You probably saw the news article from a week or two ago about that couple from California that went hiking and—seriously—found more than 1,000 gold coins stashed underground worth $10 million. The coins were from the 1890s.
I had a couple of thoughts on this. The first was that a bunch of $100 bills stashed underground would have been worthless in 120 years, both physically (they would have decayed) and in terms of purchasing power (taking into account all the inflation over the years).
It’s worth pointing out that much of the value of these gold coins, about $8 million of it, was due to numismatic interest, but that’s a point worth considering, too. If you stash coins underground, they’ll probably be worth something in 120 years. Even a bunch of quarters would have been worth a lot.

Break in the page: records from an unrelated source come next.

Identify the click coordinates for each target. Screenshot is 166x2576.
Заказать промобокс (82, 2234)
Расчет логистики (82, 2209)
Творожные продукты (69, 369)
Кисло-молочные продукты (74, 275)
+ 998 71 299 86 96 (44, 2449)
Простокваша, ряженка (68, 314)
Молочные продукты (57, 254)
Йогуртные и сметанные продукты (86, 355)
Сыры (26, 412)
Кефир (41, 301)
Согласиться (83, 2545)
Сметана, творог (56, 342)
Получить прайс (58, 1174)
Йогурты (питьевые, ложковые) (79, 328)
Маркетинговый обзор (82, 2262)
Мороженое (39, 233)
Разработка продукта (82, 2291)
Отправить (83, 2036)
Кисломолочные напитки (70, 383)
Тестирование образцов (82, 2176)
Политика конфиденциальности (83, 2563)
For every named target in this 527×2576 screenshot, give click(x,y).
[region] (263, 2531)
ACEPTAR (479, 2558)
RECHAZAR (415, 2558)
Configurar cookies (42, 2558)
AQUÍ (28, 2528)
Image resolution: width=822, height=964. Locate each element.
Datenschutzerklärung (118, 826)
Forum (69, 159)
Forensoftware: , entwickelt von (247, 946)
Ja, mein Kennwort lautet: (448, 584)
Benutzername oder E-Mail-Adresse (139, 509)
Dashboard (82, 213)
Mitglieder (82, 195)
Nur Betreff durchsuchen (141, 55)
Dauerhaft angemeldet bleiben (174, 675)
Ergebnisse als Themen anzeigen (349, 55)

About a month ago, I was goofing around on Twitter, sort of making fun of the Facebook/WhatsApp deal, and this guy needles me and says that I have a tangible goods bias—which is nonsense: I was a Facebook investor for years, and I have invested in all kinds of fluffy stuff.
But I replied to him that Warren Buffett has a tangible goods bias and he seems to be doing pretty well with it. Then you have his protégé, Bill Gates, who left Microsoft with $40 billion and now has close to $80 billion, giving away $26 billion along the way. That’s a track record we can all be envious of. He did it by investing in things like railroads, like Buffett.

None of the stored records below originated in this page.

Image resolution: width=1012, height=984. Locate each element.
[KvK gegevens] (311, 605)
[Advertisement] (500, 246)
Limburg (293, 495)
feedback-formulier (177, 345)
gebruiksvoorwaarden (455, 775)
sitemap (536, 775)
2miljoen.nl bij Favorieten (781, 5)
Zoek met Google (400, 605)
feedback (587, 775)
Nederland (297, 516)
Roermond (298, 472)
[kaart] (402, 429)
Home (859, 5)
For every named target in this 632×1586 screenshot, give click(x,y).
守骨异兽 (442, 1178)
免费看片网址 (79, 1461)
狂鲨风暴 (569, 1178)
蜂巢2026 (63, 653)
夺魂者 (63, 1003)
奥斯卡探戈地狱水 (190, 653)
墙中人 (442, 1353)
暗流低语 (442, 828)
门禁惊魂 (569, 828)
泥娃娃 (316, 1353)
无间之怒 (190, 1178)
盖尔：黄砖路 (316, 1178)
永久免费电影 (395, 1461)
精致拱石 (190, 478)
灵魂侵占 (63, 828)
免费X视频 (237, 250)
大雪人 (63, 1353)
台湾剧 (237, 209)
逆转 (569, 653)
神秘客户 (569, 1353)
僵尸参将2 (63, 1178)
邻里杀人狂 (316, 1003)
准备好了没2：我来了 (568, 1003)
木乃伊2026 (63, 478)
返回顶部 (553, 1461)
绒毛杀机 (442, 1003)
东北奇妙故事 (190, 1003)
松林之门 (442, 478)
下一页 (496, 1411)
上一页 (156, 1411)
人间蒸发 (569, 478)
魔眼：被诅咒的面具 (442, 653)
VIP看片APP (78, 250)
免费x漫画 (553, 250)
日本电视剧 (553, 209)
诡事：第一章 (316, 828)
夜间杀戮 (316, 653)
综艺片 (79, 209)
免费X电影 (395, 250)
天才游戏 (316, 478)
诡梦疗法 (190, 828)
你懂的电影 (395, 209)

I don’t know that I’m a growth investor or value investor or tangible goods investor, or really any kind of investor, for that matter. I think I have a great track record doing what I do. But I’ll tell you something I haven’t invested in: Bitcoin. Why? Because a can full of Bitcoins (or a flash drive) is worth nothing in 120 years.
I think that the Bitcoin promoters have a real blind spot with respect to obsolescence. For better or worse, I run around with a libertarian-ish crowd, and these guys are so bulled up on Bitcoin. So bulled up.
And I will tell you that libertarians are often the worst investors on the planet, because they become blinded by their own ideology, and get flushed when the market fails to conform to it.
Before Bitcoins, it was gold, and the gold bugs. I love the gold bugs to death, but they are wrong about nearly everything. So I thought it was telling that the correction in gold got so bad that even the gold bugs got bearish on gold! Yes, the gold bugs got bearish on gold and bullish on Bitcoin. I said to myself, “This has to be close to the bottom.”